Cecily Brown combines figuration and abstraction with a distinctly female point of view. Like myself, Brown enjoys an element of surprise in her abstractions and often begins a painting with no clear idea of where it will land. She has ties to abstract expressionism in her energetic mark making. I am drawn to her exploration of sexuality and eroticism through the depiction of fragmented figures. I could stare at her work all day.

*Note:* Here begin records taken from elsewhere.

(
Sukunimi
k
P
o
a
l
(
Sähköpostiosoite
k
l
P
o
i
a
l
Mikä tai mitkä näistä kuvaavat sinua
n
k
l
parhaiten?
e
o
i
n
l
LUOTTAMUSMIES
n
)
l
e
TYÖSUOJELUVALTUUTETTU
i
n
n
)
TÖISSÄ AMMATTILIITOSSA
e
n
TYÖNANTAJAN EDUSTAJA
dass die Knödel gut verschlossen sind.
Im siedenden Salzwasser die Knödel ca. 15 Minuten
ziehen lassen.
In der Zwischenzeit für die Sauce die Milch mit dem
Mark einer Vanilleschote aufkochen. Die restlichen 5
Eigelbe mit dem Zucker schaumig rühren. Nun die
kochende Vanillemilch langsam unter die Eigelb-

Ai WeiWei is a Chinese artist and activist. He has been openly critical of the Chinese government, particularly when it comes to human rights. As a result of his activism and investigations of government corruption he was arrested for 81 days in China without any charges, and he is now a Chinese refugee living in Berlin. Ai started creating conceptual art through the alteration of readymade objects and through photography. He later moved on to create documentaries, working on architectural projects and building conceptual sculptures, many of which comment on social injustices in China and globally. I am inspired by his fearlessness and honesty. I was moved by his 196-foot-long inflatable installation at Sydney’s Cockatoo Island in this year’s Biennale of Sydney exhibition. The massive installation is a powerful criticism of Australia’s treatment of refugees. Global displacement is not going away, and I admire Ai WeiWei’s commitment to advocating for refugees’ human rights issue.

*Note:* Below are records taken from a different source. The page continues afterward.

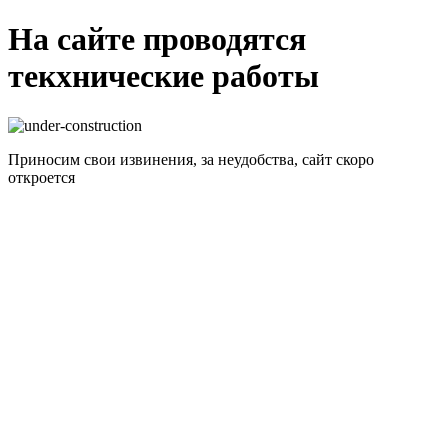
На сайте проводятся
текхнические работы
Приносим свои извинения, за неудобства, сайт скоро
откроется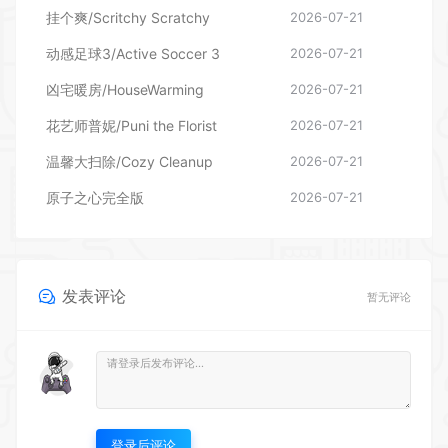
花艺师普妮/Puni the Florist
2026-07-21
温馨大扫除/Cozy Cleanup
2026-07-21
原子之心完全版
2026-07-21
发表评论
暂无评论
登录后评论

Kit King is a legend. She is a Bahamian Canadian contemporary artist who creates masterful hyperrealistic portrait paintings. I reach out to her periodically for technical painting advice and to share positive feedback about her work. I’ve never been a huge fan of realism unless it brings something completely new to the table and elicits more questions than answers, and Kit King’s work does exactly that! She explores gender, beauty, identity and the human form, often cutting and reconstructing her works to create a new narrative. Her paintings have been exhibited in galleries and museums internationally- showing throughout Canada and the United States, as well as the United Kingdom, Mexico, Australia, and the United Arab Emirates. King has won several awards, and is a four time people’s choice winner of Canada’s Portrait competition -The Kingston Prize. I can’t wait to see what she makes next
Ben Quilty is an Australian artist. I first encountered his work in 2012 within days of arriving in Sydney after my move from Chicago. It was a portrait of Margaret Olley, which, unbeknownst to me, had won the Archibald Prize the year prior. At the time, I did not know who Ben or Margaret were, nor had I heard of the Archibald Prize…but the painting stopped in my tracks. I had never seen anything like it. After spending about 30 minutes absorbing the work from every angle I took note of Ben’s name and made a point to learn more about his artistic practice. Much of Ben’s current work depicts his personal response to the chaos and disorder of the world today. His paintings are figurative, although he takes a huge departure from realism. If you spend enough time with his paintings and sculptures they will rip your guts out in the most exhilarating way imaginable. I first met Ben when I was selected as a finalist for the Archibald Prize. He has been a great supporter of my work ever since, and I am so grateful for his continued feedback.
This was the last piece chosen by Kim Leutwyler for her TAKE OVER. Thank you so much, we appreciate you taking the time to put this day together.